### Directions for this task
What lines of the material below include the string "BROOKLYN"? Copy all of them.

### Entries provided
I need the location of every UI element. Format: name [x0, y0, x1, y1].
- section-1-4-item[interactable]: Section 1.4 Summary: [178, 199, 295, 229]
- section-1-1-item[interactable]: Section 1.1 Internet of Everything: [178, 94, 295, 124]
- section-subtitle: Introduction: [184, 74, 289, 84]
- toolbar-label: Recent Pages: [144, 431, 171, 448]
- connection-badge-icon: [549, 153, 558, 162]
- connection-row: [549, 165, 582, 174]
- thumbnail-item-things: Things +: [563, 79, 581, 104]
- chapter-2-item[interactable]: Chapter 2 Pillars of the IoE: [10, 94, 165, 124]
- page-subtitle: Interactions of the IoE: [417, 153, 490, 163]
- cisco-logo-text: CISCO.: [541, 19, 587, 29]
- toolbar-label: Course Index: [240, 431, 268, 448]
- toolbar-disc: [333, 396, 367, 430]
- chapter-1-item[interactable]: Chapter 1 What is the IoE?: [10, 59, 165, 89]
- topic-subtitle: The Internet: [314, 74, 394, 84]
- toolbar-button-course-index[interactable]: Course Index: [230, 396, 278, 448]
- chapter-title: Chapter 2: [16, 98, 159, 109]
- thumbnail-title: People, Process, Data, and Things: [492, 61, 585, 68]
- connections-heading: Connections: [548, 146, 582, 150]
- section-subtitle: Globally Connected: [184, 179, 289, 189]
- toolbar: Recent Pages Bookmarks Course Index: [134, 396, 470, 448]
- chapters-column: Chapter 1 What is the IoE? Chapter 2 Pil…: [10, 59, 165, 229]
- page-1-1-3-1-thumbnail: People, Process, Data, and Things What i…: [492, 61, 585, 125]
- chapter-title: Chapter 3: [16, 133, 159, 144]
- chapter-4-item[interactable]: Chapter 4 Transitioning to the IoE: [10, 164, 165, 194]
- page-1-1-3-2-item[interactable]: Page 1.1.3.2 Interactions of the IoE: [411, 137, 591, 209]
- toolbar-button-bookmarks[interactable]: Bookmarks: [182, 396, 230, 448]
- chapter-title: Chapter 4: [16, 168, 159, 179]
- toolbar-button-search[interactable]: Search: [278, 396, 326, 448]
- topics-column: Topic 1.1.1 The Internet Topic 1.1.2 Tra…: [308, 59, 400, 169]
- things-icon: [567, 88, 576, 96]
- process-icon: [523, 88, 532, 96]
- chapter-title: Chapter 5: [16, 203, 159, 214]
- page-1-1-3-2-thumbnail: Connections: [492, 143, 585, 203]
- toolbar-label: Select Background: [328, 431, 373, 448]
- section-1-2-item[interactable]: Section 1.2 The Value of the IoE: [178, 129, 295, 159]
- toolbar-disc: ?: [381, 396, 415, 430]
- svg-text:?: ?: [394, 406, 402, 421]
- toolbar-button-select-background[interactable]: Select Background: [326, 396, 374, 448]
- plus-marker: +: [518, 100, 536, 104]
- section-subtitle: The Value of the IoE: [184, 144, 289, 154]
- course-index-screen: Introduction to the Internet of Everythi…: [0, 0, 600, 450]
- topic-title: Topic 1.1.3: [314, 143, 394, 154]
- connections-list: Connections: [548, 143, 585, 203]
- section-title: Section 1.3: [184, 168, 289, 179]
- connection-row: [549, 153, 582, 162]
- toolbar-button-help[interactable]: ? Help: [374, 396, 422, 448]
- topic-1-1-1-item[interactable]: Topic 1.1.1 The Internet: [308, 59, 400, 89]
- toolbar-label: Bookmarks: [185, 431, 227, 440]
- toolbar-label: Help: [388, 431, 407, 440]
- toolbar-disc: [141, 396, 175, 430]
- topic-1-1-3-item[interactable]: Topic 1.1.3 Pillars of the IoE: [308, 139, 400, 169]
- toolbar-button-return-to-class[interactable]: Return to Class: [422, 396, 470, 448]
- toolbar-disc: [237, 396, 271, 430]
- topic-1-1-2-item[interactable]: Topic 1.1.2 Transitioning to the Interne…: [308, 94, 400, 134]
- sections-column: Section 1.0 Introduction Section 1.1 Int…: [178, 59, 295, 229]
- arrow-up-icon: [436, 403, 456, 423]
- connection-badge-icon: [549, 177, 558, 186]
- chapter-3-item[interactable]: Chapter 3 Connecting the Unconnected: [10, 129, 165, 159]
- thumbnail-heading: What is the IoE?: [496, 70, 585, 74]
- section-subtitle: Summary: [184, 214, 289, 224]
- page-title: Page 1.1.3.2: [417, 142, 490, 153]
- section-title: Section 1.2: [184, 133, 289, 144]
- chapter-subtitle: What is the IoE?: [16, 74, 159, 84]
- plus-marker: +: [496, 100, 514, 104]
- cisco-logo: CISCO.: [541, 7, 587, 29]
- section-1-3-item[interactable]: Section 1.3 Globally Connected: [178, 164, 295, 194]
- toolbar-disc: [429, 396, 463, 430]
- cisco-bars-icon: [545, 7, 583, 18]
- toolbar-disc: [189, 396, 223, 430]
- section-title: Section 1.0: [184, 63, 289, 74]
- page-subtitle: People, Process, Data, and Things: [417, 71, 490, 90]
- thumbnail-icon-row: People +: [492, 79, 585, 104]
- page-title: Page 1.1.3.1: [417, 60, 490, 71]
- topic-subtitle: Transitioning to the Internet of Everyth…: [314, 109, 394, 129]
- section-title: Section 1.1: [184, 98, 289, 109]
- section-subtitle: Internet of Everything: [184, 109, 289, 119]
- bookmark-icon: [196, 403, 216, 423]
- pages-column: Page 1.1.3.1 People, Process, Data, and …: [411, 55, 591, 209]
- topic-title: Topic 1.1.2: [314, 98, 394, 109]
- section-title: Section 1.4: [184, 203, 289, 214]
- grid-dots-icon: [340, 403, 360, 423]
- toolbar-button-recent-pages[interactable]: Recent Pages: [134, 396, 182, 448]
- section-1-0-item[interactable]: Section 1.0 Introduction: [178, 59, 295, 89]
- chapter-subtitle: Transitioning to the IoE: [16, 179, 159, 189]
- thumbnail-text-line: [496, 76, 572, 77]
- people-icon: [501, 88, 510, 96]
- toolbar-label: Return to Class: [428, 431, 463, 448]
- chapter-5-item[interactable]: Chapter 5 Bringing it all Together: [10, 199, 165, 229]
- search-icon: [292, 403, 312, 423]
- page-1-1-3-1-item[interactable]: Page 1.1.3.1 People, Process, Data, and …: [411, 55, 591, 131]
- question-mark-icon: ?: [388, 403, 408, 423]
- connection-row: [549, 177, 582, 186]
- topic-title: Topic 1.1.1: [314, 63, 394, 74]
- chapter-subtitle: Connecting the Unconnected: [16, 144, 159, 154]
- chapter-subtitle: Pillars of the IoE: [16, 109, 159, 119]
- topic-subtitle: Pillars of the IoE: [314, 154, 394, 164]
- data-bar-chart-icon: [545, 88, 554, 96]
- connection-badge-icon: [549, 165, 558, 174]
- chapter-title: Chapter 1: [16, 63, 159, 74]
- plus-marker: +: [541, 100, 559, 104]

* * *

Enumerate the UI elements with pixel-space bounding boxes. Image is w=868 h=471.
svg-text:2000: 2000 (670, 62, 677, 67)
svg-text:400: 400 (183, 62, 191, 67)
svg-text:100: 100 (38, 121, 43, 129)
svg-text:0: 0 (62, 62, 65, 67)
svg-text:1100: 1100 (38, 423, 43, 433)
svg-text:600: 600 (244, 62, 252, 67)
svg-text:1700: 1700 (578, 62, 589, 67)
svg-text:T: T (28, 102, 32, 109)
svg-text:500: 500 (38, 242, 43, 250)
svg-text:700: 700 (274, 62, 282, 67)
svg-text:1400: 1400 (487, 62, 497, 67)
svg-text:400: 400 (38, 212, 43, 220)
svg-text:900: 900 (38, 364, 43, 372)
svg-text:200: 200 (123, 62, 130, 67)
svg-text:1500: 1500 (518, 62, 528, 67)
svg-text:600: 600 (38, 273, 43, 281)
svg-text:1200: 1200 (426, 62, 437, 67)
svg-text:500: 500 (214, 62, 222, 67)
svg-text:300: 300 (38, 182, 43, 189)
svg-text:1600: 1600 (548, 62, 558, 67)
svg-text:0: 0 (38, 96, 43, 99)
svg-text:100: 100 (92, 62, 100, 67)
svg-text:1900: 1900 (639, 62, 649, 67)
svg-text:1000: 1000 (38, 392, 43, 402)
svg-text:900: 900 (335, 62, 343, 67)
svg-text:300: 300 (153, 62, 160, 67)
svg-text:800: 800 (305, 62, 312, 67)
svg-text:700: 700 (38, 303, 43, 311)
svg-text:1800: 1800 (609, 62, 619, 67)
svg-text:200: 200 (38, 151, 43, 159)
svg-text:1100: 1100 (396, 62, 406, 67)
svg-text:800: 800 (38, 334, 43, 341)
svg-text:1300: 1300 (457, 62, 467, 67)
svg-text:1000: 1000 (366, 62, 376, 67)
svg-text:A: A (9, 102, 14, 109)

...

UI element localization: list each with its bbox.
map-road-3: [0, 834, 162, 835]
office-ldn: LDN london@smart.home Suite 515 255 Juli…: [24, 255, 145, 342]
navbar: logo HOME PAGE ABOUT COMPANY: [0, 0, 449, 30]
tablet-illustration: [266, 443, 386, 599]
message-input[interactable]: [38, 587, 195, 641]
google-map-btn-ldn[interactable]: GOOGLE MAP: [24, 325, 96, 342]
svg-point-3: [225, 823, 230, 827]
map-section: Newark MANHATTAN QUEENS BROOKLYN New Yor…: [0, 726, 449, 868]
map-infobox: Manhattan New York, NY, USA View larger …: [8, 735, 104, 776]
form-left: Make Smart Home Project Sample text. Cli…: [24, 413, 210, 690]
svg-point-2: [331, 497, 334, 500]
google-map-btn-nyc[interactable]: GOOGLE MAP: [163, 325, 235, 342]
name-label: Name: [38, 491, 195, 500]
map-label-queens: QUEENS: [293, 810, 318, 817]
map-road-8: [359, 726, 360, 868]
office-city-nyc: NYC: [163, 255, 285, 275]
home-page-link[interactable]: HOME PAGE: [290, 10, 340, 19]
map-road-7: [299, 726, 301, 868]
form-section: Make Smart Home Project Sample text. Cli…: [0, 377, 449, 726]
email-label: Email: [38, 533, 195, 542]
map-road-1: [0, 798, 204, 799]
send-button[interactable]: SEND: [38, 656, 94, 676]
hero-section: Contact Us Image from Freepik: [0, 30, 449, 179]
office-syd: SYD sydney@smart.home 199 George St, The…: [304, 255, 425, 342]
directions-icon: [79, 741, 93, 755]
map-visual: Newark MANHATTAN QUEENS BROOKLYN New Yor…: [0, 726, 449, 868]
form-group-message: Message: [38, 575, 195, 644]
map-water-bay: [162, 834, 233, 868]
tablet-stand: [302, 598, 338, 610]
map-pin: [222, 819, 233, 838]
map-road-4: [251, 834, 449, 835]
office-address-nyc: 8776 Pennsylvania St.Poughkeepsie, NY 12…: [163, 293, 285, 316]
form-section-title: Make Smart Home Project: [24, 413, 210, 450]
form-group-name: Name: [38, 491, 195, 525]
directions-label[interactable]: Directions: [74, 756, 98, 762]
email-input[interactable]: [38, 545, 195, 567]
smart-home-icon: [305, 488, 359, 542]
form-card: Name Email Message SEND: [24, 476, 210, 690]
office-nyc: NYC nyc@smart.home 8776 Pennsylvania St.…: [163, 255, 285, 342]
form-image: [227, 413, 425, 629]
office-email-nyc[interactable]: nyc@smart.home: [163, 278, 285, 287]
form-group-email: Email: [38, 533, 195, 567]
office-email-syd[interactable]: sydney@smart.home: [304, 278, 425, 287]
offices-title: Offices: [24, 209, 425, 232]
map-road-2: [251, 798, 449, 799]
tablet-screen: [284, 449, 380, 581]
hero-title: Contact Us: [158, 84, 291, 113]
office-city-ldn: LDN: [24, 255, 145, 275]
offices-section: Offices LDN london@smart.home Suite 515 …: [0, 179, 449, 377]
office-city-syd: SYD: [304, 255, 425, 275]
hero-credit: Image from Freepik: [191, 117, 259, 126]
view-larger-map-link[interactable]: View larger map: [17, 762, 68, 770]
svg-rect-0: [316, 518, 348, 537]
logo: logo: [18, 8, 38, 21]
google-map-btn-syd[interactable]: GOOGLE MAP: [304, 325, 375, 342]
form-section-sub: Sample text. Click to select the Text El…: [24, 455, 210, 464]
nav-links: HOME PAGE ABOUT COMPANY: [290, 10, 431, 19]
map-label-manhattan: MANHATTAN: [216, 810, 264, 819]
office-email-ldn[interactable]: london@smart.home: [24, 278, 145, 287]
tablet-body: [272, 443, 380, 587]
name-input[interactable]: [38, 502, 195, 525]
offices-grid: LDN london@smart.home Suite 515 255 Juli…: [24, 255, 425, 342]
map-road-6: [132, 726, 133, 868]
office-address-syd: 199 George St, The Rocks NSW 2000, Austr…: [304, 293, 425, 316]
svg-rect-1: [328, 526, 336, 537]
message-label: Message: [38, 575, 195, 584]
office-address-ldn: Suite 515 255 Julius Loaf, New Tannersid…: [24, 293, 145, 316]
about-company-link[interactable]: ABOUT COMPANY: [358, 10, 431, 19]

### Answer space
map-section: Newark MANHATTAN QUEENS BROOKLYN New Yor…: [0, 726, 449, 868]
map-visual: Newark MANHATTAN QUEENS BROOKLYN New Yor…: [0, 726, 449, 868]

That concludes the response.